In 2009, the company rebranded the stores as Hometown locations and began opening more of them even as it shuttered full-line stores. Hometown stores are designed to get Sears’s Craftsman tool, Kenmore appliance and DieHard battery brands in front of customers who live too far from a mall store and offers “the feel and exceptional customer service of a small community store,” according to the company’s website.
Today, there are 1,061 Hometown stores, or about one quarter of the store fleet. The owners of the stores hold the lease and pay Sears a commission, ranging from 3 percent to 20 percent of sales, says Kanshan Puri, who with her husband Bhupendra has run a store in Ringoes, N.J., since 1994.
Their Hometown store sits in a low-slung, half-empty shopping center flanked by auto dealerships along a main commercial strip in semi-rural Hunterdon County. Large appliances, lawn and garden gear and tools like $15 Craftsman screwdriver sets are crammed into the 7,300-square-foot store, 18 of which could fit inside a full-line Sears location. Many customers are moms and dads who have been coming since before they were married, said Kanshan Puri, 54.
At a Sears conference call on Feb. 23, executives said the Hometown, hardware and outlet stores generate annual adjusted earnings before taxes, depreciation and amortization of $70 million to $80 million on as much as $2.6 billion in sales. On that basis, Sears as a whole earned $277 million in its most recent fiscal year. Sears had a net loss of $3.14 billion last year as sales declined for the fifth straight year.
“I don’t ultimately think it’s a good thing for an investor in Sears to lose” profits that help support the business, McGinley said.
Still, the spun-off unit will be managed separately, which could help Sears sell more Craftsman, DieHard and Kenmore products, said Michael Dart, a senior partner at Kurt Salmon Associates in San Francisco.

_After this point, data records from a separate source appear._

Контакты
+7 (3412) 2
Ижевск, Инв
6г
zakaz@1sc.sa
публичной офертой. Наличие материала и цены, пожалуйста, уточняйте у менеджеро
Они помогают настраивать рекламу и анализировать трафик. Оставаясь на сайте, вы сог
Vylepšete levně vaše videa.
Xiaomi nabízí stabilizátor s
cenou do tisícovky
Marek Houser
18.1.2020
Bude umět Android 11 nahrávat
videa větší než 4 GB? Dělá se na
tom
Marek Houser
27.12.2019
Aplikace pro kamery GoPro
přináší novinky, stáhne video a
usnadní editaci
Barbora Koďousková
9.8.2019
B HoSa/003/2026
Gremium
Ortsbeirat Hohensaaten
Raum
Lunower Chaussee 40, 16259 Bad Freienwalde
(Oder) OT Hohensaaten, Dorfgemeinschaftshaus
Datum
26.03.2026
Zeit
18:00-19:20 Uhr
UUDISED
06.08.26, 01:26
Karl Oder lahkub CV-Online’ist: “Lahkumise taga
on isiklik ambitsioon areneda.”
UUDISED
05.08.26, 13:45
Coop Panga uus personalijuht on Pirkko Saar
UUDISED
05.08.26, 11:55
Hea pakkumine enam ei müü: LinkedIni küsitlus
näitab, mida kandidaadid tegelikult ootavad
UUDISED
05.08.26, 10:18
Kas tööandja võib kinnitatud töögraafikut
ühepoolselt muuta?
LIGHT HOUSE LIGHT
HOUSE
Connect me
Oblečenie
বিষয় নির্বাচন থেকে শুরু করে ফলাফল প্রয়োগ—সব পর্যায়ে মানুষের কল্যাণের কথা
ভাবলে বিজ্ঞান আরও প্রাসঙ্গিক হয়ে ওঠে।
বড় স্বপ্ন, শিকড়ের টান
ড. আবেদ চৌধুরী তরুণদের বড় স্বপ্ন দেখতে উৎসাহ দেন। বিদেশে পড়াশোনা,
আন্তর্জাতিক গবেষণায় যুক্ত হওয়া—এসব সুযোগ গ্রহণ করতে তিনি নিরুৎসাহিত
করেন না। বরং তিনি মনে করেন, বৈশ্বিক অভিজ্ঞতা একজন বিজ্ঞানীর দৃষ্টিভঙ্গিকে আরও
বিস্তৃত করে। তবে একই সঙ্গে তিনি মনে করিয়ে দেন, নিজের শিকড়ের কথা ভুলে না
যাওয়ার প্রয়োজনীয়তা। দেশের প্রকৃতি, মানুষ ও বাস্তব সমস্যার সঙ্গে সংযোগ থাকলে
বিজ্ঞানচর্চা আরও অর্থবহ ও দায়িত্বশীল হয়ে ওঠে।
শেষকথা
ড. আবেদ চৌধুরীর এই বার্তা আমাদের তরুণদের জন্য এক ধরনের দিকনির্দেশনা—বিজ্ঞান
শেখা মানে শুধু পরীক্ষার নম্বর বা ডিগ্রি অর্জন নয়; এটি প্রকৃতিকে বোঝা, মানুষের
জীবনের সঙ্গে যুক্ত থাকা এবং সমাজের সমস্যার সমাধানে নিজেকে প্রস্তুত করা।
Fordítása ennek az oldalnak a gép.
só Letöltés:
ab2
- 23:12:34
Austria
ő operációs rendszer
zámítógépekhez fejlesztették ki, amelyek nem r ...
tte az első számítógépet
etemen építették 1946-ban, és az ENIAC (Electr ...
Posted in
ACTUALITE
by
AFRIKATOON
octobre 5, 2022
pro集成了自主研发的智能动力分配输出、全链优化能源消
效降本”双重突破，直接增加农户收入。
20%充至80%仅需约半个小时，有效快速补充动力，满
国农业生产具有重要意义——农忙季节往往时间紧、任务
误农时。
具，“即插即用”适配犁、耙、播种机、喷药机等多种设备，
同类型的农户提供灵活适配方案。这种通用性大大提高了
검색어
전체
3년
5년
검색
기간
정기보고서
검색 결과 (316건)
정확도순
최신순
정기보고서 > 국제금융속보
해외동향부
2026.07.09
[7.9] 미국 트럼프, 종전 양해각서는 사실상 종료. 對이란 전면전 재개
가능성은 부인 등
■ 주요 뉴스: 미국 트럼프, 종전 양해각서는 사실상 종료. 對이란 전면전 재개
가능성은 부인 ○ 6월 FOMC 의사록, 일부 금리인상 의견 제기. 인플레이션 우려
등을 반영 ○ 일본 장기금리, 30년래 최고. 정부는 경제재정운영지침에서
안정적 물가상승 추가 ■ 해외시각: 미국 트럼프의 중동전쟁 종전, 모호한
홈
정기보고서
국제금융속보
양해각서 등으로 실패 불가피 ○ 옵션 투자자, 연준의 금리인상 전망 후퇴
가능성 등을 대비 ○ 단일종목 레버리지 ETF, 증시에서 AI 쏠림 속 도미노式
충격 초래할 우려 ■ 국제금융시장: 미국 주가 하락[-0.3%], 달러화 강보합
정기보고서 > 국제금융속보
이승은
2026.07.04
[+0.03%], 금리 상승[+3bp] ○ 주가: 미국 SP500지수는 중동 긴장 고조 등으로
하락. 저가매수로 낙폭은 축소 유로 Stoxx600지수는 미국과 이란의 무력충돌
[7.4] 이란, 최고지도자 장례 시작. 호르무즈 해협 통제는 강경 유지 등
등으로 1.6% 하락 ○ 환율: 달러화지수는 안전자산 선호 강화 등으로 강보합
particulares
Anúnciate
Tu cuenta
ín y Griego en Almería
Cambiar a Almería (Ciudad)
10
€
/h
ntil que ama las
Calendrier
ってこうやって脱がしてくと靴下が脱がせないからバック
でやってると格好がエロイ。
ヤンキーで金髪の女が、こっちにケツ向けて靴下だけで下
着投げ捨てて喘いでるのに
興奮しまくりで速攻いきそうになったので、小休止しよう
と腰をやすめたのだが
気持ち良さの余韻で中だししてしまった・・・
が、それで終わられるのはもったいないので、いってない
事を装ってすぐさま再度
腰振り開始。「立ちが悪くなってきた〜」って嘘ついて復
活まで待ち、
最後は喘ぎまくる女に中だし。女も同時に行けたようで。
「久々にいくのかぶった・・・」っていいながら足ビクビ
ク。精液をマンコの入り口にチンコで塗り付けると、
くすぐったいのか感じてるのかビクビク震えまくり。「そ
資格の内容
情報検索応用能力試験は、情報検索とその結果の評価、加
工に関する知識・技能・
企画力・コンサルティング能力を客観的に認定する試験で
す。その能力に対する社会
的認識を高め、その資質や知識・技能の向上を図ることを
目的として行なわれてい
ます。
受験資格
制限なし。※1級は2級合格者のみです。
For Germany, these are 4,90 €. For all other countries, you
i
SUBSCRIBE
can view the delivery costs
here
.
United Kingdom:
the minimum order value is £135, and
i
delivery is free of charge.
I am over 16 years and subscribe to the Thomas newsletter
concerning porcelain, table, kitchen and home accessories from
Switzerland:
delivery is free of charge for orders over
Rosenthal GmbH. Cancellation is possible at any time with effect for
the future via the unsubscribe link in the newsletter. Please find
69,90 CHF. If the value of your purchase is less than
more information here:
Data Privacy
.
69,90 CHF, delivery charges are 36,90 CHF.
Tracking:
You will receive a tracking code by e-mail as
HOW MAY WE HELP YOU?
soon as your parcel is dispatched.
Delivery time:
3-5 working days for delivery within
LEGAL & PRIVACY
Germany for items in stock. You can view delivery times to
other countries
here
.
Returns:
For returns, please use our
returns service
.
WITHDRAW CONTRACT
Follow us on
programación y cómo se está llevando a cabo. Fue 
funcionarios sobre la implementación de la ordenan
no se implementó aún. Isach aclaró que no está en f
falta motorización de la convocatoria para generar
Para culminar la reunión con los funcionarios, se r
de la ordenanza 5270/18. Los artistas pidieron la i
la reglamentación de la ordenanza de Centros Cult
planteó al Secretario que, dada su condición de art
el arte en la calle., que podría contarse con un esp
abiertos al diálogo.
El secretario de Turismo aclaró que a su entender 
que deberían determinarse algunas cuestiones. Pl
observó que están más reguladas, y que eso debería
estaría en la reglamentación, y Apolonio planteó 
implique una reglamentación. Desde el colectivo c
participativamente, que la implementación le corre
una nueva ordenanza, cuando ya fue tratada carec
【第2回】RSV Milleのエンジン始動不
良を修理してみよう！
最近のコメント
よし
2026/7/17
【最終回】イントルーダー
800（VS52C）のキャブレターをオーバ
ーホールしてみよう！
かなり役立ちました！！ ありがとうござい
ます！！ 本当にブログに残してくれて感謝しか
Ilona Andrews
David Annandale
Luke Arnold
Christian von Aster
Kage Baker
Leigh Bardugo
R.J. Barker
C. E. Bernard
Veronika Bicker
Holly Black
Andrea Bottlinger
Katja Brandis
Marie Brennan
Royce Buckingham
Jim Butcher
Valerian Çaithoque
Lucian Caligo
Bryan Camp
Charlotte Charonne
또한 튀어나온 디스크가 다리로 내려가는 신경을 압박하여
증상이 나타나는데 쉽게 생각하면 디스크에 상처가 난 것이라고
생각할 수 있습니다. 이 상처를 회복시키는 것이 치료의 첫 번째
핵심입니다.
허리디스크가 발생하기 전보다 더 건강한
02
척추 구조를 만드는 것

“Sears still has great appliance and hardware brands, but they need to get these in front of customers in new ways,” he said. “Traditional Sears stores are in disrepair and not located in the best mall locations, and the cost of relocating or refurbishing them or opening new big stores is prohibitive.”
The Hometown stores’ more focused assortment also may appeal more to consumers, especially those used to shopping at specialty retail stores, Dart said.
Traditional Sears stores face an increasing number of rivals -- including J.C. Penney Co., Target Corp. and Home Depot Inc., which has added its own appliance brands. In 2010, there were 4,300 competitors within a 15 minute drive of most Sears stores, about three times as many in 1998, according to a study by Kurt Salmon.
“Having Hometown and other stores stand alone could give them more visibility, help attract capital and be operationally efficient,” Dart said
While those benefits may help in the long run, Lampert has more pressing concerns, said Northwestern’s Stowell.
“He needs cash,” he said. “It’s clear that you can have great ideas, and you can say, ‘I’m going to do this, that and the other, and just be patient.’”
Yet seven years after the merger, shareholders, bondholders and suppliers are getting antsy, Stowell said. They’re saying: “We’ve been patient, Mr. Lampert, but no longer.”